Created attachment 572059 [details] [diff] [review] Patch v1 In the Mozilla application code, we sometimes apply a newer NSS roots module on top of the most recent NSS release. When we do so, this information is difficult to notice in the code. In order to improve visibility, I propose the following change: - in addition to our existing security/nss/TAG-INFO introduce an additional file security/nss/TAG-CKBI-INFO - file TAG-CKBI-INFO should contain the tag used for directory mozilla/security/nss/lib/ckfw/builtins - whenever we use the old command update_nss (which will update all of NSS including the roots module) then let's write this tag into both files - whenever we update only the roots module by using command update_nssckbi then let's this the tag to the new file TAG-CKBI-INFO This new command has another benefit: In the future, we don't need to deal with individual patches on the various Mozilla release branches. We can tell people to simply run this command to import the newer roots module. Patch attached
Comment on attachment 572059 [details] [diff] [review] Patch v1 LGTM. Since I know very little about how the root database module works, Bob should verify that the directories are the correct ones.

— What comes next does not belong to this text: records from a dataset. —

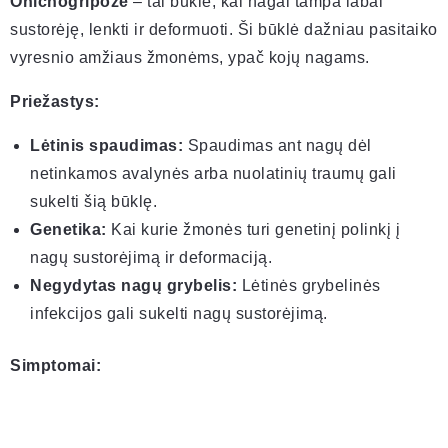
Onichogripozė
– tai būklė, kai nagai tampa labai
sustorėję, lenkti ir deformuoti. Ši būklė dažniau pasitaiko
vyresnio amžiaus žmonėms, ypač kojų nagams.
Priežastys:
Lėtinis spaudimas:
Spaudimas ant nagų dėl
netinkamos avalynės arba nuolatinių traumų gali
sukelti šią būklę.
Genetika:
Kai kurie žmonės turi genetinį polinkį į
nagų sustorėjimą ir deformaciją.
Negydytas nagų grybelis:
Lėtinės grybelinės
infekcijos gali sukelti nagų sustorėjimą.
Simptomai: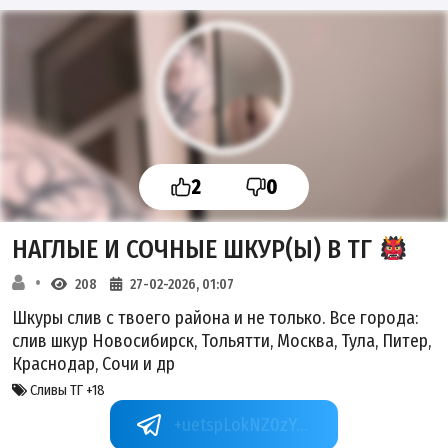
2
0
НАГЛЫЕ И СОЧНЫЕ ШКУР(Ы) В ТГ
208
27-02-2026, 01:07
Шкуры слив с твоего района и не только. Все города:
слив шкур Новосибирск, Тольятти, Москва, Тула, Питер,
Краснодар, Сочи и др
Сливы ТГ +18
+uetspLokNZ0zYzI6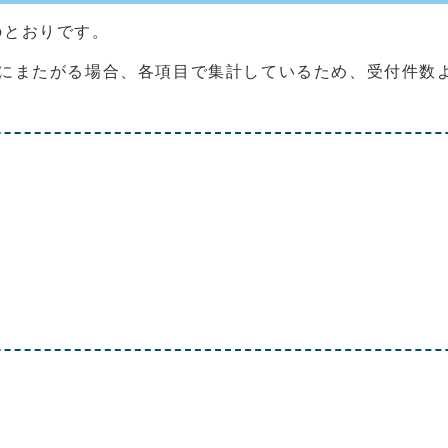
のとおりです。
目にまたがる場合、各項目で集計しているため、受付件数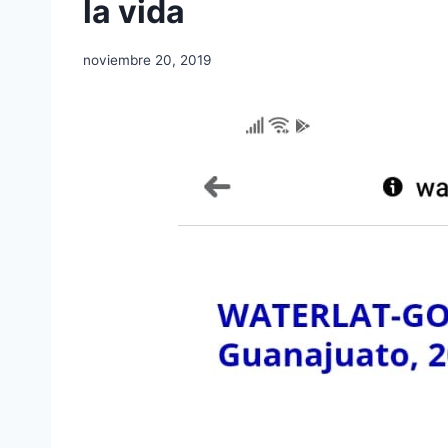
la vida
noviembre 20, 2019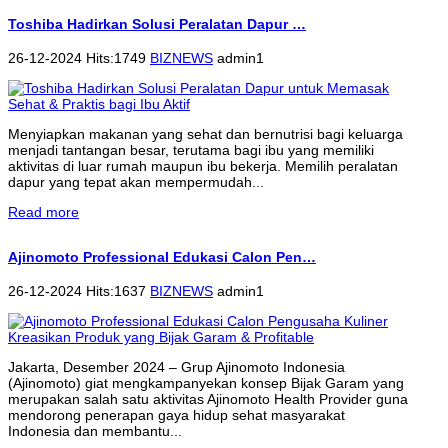
Toshiba Hadirkan Solusi Peralatan Dapur …
26-12-2024 Hits:1749
BIZNEWS
admin1
Menyiapkan makanan yang sehat dan bernutrisi bagi keluarga
menjadi tantangan besar, terutama bagi ibu yang memiliki
aktivitas di luar rumah maupun ibu bekerja. Memilih peralatan
dapur yang tepat akan mempermudah...
Read more
Ajinomoto Professional Edukasi Calon Pen…
26-12-2024 Hits:1637
BIZNEWS
admin1
Jakarta, Desember 2024 – Grup Ajinomoto Indonesia
(Ajinomoto) giat mengkampanyekan konsep Bijak Garam yang
merupakan salah satu aktivitas Ajinomoto Health Provider guna
mendorong penerapan gaya hidup sehat masyarakat
Indonesia dan membantu...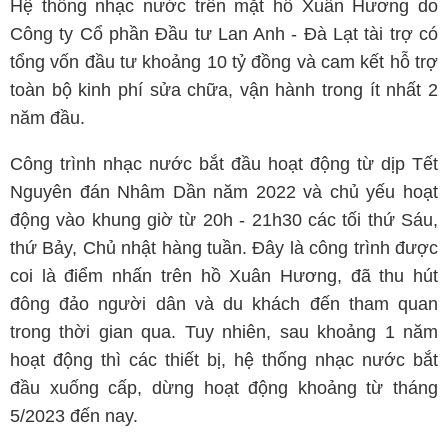
Hệ thống nhạc nước trên mặt hồ Xuân Hương do
Công ty Cổ phần Đầu tư Lan Anh - Đà Lạt tài trợ có
tổng vốn đầu tư khoảng 10 tỷ đồng và cam kết hỗ trợ
toàn bộ kinh phí sửa chữa, vận hành trong ít nhất 2
năm đầu.
Công trình nhạc nước bắt đầu hoạt động từ dịp Tết
Nguyên đán Nhâm Dần năm 2022 và chủ yếu hoạt
động vào khung giờ từ 20h - 21h30 các tối thứ Sáu,
thứ Bảy, Chủ nhật hàng tuần. Đây là công trình được
coi là điểm nhấn trên hồ Xuân Hương, đã thu hút
đông đảo người dân và du khách đến tham quan
trong thời gian qua. Tuy nhiên, sau khoảng 1 năm
hoạt động thì các thiết bị, hệ thống nhạc nước bắt
đầu xuống cấp, dừng hoạt động khoảng từ tháng
5/2023 đến nay.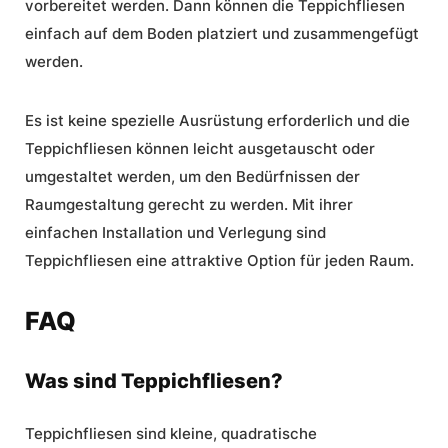
vorbereitet werden. Dann können die Teppichfliesen
einfach auf dem Boden platziert und zusammengefügt
werden.
Es ist keine spezielle Ausrüstung erforderlich und die
Teppichfliesen können leicht ausgetauscht oder
umgestaltet werden, um den Bedürfnissen der
Raumgestaltung gerecht zu werden. Mit ihrer
einfachen Installation und Verlegung sind
Teppichfliesen eine attraktive Option für jeden Raum.
FAQ
Was sind Teppichfliesen?
Teppichfliesen sind kleine, quadratische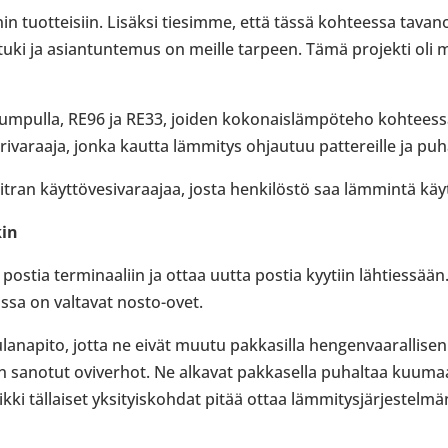
in tuot­tei­siin. Lisäksi tie­simme, että tässä koh­teessa tavan­
u tuki ja asian­tun­te­mus on meille tarpeen. Tämä pro­jekti oli me
pum­pulla, RE96 ja RE33, joiden koko­nais­läm­pö­teho koh­tee
i­va­raaja, jonka kautta läm­mi­tys ohjau­tuu pat­te­reille ja puhal­
tran käyt­tö­ve­si­va­raa­jaa, josta hen­ki­löstö saa läm­mintä käyt
kin
postia ter­mi­naa­liin ja ottaa uutta postia kyytiin läh­ties­sä
ssa on val­ta­vat nosto-​ovet.
a­na­pito, jotta ne eivät muutu pak­ka­silla hen­gen­vaa­ral­li­sen
 niin sanotut ovi­ver­hot. Ne alkavat pak­ka­sella puhal­taa kuu
i täl­lai­set yksi­tyis­koh­dat pitää ottaa läm­mi­tys­jär­jes­tel­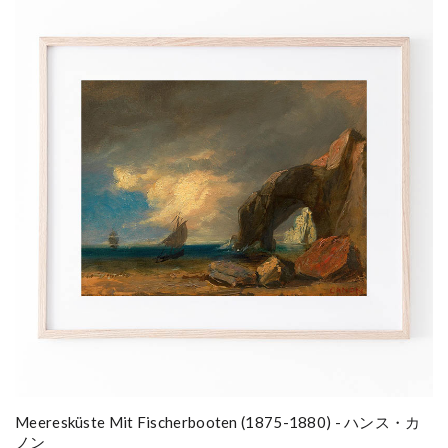
Meeresküste Mit Fischerbooten (1875-1880) - ハンス・カ
ノン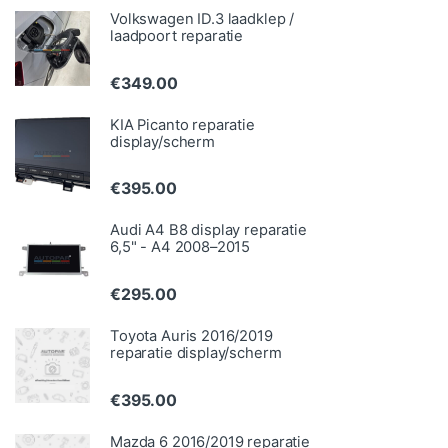
Volkswagen ID.3 laadklep /
laadpoort reparatie
€
349.00
KIA Picanto reparatie
display/scherm
€
395.00
Audi A4 B8 display reparatie
6,5" - A4 2008–2015
€
295.00
Toyota Auris 2016/2019
reparatie display/scherm
€
395.00
Mazda 6 2016/2019 reparatie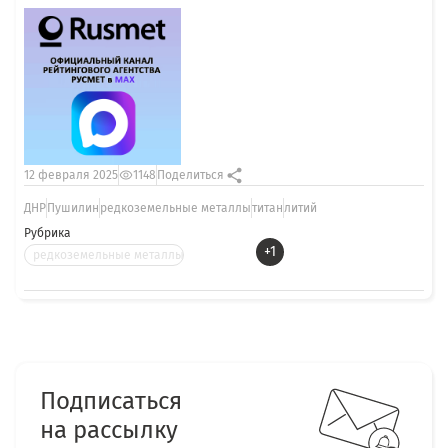
12 февраля 2025
1148
Поделиться
ДНР
Пушилин
редкоземельные металлы
титан
литий
Рубрика
+1
редкоземельные металлы
Подписаться
на рассылку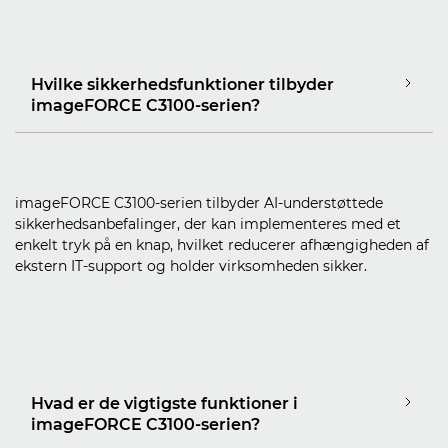
Hvilke sikkerhedsfunktioner tilbyder
imageFORCE C3100-serien?
imageFORCE C3100-serien tilbyder AI-understøttede
sikkerhedsanbefalinger, der kan implementeres med et
enkelt tryk på en knap, hvilket reducerer afhængigheden af
ekstern IT-support og holder virksomheden sikker.
Hvad er de vigtigste funktioner i
imageFORCE C3100-serien?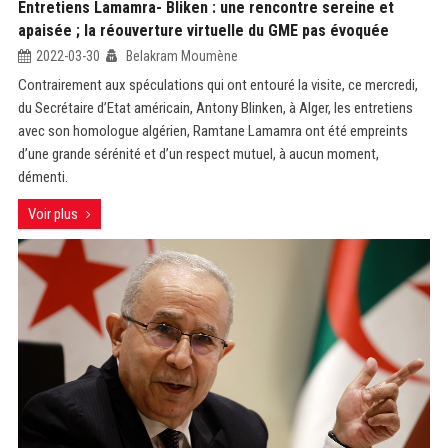
Entretiens Lamamra- Bliken : une rencontre sereine et
apaisée ; la réouverture virtuelle du GME pas évoquée
2022-03-30
Belakram Moumène
Contrairement aux spéculations qui ont entouré la visite, ce mercredi,
du Secrétaire d’Etat américain, Antony Blinken, à Alger, les entretiens
avec son homologue algérien, Ramtane Lamamra ont été empreints
d’une grande sérénité et d’un respect mutuel, à aucun moment,
démenti.
Voir plus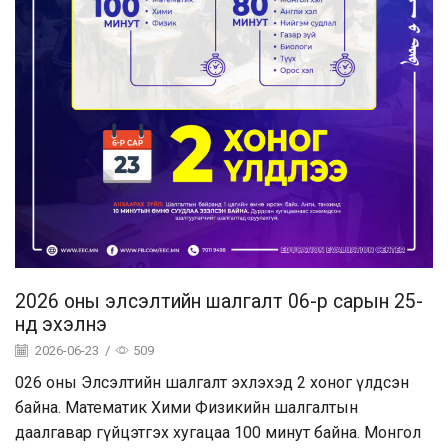
2026 оны элсэлтийн шалгалт 06-р сарын 25-
нд эхэлнэ
2026-06-23
/
509
026 оны Элсэлтийн шалгалт эхлэхэд 2 хоног үлдсэн
байна. Математик Хими Физикийн шалгалтын
даалгавар гүйцэтгэх хугацаа 100 минут байна. Монгол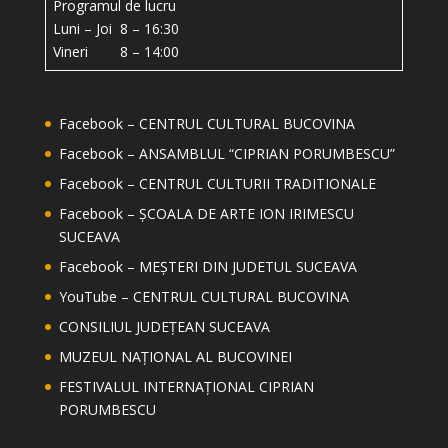
Programul de lucru
Luni – Joi 8 – 16:30
Vineri 8 – 14:00
Facebook – CENTRUL CULTURAL BUCOVINA
Facebook – ANSAMBLUL “CIPRIAN PORUMBESCU”
Facebook – CENTRUL CULTURII TRADITIONALE
Facebook – ȘCOALA DE ARTE ION IRIMESCU
SUCEAVA
Facebook – MEȘTERI DIN JUDETUL SUCEAVA
YouTube – CENTRUL CULTURAL BUCOVINA
Facebook
CONSILIUL JUDEȚEAN SUCEAVA
MUZEUL NAȚIONAL AL BUCOVINEI
Twitter
FESTIVALUL INTERNAȚIONAL CIPRIAN
Google+
PORUMBESCU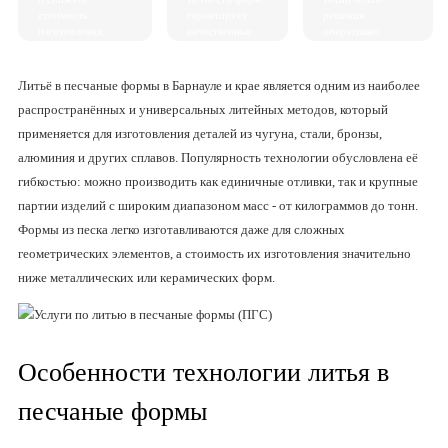
стоимость
гарантирует
решения
изготовления.
качественные
оперативно.
отливки без
дефектов.
Литьё в песчаные формы в Барнауле и крае является одним из наиболее
распространённых и универсальных литейных методов, который
применяется для изготовления деталей из чугуна, стали, бронзы,
алюминия и других сплавов. Популярность технологии обусловлена её
гибкостью: можно производить как единичные отливки, так и крупные
партии изделий с широким диапазоном масс - от килограммов до тонн.
Формы из песка легко изготавливаются даже для сложных
геометрических элементов, а стоимость их изготовления значительно
ниже металлических или керамических форм.
Особенности технологии литья в
песчаные формы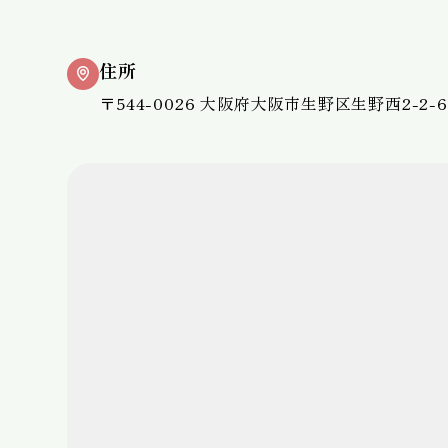
住所
〒544-0026 大阪府大阪市生野区生野西2-2-6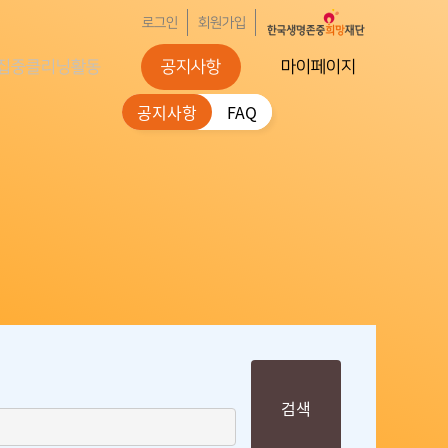
로그인
회원가입
집중클리닝활동
공지사항
마이페이지
공지사항
FAQ
검색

Comment on attachment 572059 [details] [diff] [review] Patch v1 >+ do_cvs_export(NSSCKBI_DIRS, tag, options.cvsroot, options.cvs) >+ print >>file("security/nss/TAG-CKBI-INFO", "w"), tag Kai, I recommend adding security/nss/lib/ckfw/builtins/TAG-INFO instead.
To elaborate on my recommendation: by using the same file name, we can locate all the tag info files using a simple query like http://mxr.mozilla.org/mozilla-central/find?text=&string=TAG-INFO
(In reply to Wan-Teh Chang from comment #2) > > Kai, I recommend adding security/nss/lib/ckfw/builtins/TAG-INFO instead. Well, here is my motivation for the patch as is: Only the NSS developers know about this "weird" separate versioning of that builtins directory. If we hide that file inside that subdirectory, nobody will find it, except us experts. By having both files next to each other in the security/nss directories, everyone will immediately notice there are two separate versions involved, even without prior education.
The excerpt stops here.